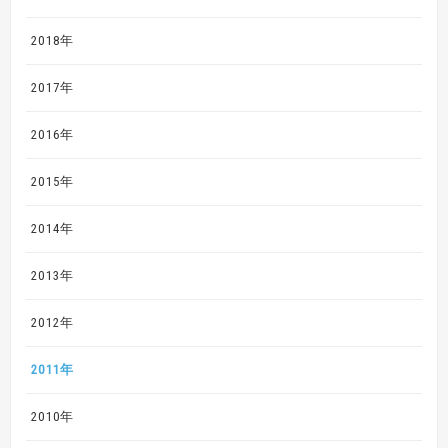
2018年
2017年
2016年
2015年
2014年
2013年
2012年
2011年
2010年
•••
#### Work task
All of the data above needs to be given again exactly. Leave out each image.

#### Exercise response
2018年
2017年
2016年
2015年
2014年
2013年
2012年
2011年
2010年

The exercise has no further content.